Repeat the listing word for word. Leave every picture out.
Segment Start: Extracted information
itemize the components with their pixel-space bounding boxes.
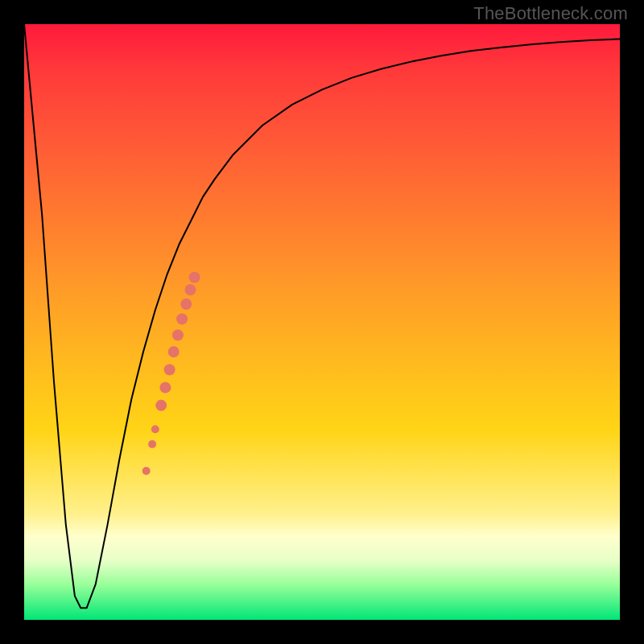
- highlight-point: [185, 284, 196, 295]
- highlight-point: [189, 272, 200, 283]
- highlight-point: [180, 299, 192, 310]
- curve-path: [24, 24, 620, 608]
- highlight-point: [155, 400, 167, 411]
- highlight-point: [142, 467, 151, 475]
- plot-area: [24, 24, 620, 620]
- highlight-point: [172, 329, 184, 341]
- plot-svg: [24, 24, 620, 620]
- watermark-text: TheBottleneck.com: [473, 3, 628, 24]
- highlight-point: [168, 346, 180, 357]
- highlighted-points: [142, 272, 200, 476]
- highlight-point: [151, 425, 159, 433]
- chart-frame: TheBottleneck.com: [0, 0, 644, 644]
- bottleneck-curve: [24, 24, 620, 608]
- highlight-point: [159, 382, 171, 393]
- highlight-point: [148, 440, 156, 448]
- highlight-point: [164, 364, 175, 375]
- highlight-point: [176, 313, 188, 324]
Segment End: Extracted information
• [Exercise output]
itemize the components with their pixel-space bounding boxes.
- highlight-point: [185, 284, 196, 295]
- highlight-point: [189, 272, 200, 283]
- highlight-point: [180, 299, 192, 310]
- curve-path: [24, 24, 620, 608]
- highlight-point: [155, 400, 167, 411]
- highlight-point: [142, 467, 151, 475]
- plot-area: [24, 24, 620, 620]
- highlight-point: [172, 329, 184, 341]
- plot-svg: [24, 24, 620, 620]
- watermark-text: TheBottleneck.com: [473, 3, 628, 24]
- highlight-point: [168, 346, 180, 357]
- highlighted-points: [142, 272, 200, 476]
- highlight-point: [151, 425, 159, 433]
- chart-frame: TheBottleneck.com: [0, 0, 644, 644]
- bottleneck-curve: [24, 24, 620, 608]
- highlight-point: [159, 382, 171, 393]
- highlight-point: [148, 440, 156, 448]
- highlight-point: [164, 364, 175, 375]
- highlight-point: [176, 313, 188, 324]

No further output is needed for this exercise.